= Exercise objective =
Take the data below and copy exactly the lines starting at the one with "has height=2576, width=390." and finishing at the one with "What do you see at coordinates (515, 143)", both included.

= The input =

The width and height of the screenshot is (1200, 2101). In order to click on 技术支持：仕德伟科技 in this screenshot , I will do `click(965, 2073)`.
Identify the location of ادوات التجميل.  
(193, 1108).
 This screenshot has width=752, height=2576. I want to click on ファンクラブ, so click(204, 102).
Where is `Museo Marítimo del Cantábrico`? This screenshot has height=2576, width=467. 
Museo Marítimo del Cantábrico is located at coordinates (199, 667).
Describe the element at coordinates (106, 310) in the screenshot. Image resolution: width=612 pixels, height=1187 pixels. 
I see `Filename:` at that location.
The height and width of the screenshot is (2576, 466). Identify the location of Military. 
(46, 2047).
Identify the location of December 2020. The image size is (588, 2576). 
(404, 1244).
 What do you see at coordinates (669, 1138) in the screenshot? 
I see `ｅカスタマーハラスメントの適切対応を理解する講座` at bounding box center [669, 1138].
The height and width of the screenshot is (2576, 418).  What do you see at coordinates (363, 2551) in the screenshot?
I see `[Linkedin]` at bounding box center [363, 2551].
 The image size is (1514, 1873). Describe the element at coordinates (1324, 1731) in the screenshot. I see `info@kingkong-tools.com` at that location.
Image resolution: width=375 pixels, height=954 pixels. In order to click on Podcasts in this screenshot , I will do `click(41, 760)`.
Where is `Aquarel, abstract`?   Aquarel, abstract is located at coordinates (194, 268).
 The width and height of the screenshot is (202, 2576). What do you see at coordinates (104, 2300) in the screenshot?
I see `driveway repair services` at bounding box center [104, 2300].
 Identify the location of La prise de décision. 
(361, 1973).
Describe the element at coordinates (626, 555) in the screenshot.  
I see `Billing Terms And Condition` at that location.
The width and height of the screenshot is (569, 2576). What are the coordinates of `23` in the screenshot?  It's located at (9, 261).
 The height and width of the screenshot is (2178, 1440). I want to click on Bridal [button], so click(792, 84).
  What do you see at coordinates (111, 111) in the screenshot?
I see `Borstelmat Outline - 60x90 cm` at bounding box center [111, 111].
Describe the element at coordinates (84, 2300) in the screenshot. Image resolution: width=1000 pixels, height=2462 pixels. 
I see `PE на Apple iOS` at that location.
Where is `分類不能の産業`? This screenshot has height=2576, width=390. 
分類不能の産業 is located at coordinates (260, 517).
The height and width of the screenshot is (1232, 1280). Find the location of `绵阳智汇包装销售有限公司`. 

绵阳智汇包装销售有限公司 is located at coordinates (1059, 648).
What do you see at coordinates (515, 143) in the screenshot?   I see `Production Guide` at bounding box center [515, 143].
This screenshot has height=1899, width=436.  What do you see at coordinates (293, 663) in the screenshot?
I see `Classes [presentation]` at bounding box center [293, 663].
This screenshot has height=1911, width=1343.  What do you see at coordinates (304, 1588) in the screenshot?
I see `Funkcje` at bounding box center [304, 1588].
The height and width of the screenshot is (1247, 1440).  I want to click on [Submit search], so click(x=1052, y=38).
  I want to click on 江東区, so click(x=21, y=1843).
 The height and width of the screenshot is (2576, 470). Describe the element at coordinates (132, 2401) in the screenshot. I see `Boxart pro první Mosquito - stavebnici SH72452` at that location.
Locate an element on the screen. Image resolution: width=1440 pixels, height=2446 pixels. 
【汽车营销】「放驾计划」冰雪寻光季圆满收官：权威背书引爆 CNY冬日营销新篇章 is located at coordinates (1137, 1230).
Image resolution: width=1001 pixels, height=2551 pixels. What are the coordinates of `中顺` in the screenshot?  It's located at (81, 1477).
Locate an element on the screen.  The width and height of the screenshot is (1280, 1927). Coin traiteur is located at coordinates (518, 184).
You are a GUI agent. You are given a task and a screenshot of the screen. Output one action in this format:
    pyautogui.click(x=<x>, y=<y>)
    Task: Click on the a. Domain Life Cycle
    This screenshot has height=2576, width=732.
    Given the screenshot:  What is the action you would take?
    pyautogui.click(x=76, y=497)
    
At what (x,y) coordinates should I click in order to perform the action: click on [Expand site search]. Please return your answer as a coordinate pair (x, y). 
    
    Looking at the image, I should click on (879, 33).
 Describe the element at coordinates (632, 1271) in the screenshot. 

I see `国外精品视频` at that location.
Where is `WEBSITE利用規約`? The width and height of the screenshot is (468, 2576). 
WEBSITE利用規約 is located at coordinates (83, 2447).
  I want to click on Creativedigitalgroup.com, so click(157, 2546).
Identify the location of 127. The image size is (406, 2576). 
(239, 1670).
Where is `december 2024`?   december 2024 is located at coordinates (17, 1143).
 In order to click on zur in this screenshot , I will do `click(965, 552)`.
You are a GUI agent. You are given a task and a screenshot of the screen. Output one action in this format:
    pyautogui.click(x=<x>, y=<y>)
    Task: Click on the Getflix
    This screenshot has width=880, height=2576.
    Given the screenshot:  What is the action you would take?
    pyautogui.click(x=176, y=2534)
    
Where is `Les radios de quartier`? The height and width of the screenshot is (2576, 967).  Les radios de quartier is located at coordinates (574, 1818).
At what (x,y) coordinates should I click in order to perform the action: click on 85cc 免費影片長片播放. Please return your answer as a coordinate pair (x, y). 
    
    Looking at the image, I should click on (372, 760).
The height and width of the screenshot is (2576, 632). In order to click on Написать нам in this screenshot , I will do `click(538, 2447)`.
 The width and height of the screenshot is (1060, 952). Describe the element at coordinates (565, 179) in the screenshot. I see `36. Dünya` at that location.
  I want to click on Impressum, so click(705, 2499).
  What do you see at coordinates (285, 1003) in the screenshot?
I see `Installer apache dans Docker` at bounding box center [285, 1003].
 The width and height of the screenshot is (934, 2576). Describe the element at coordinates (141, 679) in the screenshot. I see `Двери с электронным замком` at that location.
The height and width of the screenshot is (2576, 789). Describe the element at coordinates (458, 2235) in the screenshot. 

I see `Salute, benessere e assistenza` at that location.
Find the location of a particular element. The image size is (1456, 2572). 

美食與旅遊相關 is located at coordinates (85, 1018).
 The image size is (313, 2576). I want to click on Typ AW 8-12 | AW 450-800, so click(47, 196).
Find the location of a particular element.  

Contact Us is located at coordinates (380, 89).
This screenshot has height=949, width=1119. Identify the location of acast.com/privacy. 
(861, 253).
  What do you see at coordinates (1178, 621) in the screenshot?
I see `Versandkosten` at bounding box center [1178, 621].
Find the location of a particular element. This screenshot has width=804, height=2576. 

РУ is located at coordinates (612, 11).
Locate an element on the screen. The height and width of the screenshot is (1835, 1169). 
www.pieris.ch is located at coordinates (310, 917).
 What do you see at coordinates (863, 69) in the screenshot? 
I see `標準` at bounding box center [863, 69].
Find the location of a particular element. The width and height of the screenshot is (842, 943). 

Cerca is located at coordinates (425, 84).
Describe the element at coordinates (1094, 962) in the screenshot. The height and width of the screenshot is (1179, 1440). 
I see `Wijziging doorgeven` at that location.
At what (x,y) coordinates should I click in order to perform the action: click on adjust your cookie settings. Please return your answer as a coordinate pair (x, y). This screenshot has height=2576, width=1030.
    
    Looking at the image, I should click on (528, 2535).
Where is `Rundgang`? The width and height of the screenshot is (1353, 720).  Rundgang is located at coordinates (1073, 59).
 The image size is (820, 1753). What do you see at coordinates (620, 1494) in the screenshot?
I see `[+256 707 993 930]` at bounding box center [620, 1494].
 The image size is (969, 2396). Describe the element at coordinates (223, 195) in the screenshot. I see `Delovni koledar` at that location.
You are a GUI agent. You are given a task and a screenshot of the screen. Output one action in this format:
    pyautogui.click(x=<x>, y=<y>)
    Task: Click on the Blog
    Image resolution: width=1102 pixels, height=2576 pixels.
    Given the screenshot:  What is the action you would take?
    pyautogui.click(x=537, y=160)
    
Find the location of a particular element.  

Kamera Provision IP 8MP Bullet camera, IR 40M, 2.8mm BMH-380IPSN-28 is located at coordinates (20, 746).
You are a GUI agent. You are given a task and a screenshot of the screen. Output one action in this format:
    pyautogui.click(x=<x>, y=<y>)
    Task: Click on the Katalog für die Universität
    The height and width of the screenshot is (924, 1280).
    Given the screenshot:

= Answer space =
Where is `分類不能の産業`? This screenshot has height=2576, width=390. 
分類不能の産業 is located at coordinates (260, 517).
The height and width of the screenshot is (1232, 1280). Find the location of `绵阳智汇包装销售有限公司`. 

绵阳智汇包装销售有限公司 is located at coordinates (1059, 648).
What do you see at coordinates (515, 143) in the screenshot?   I see `Production Guide` at bounding box center [515, 143].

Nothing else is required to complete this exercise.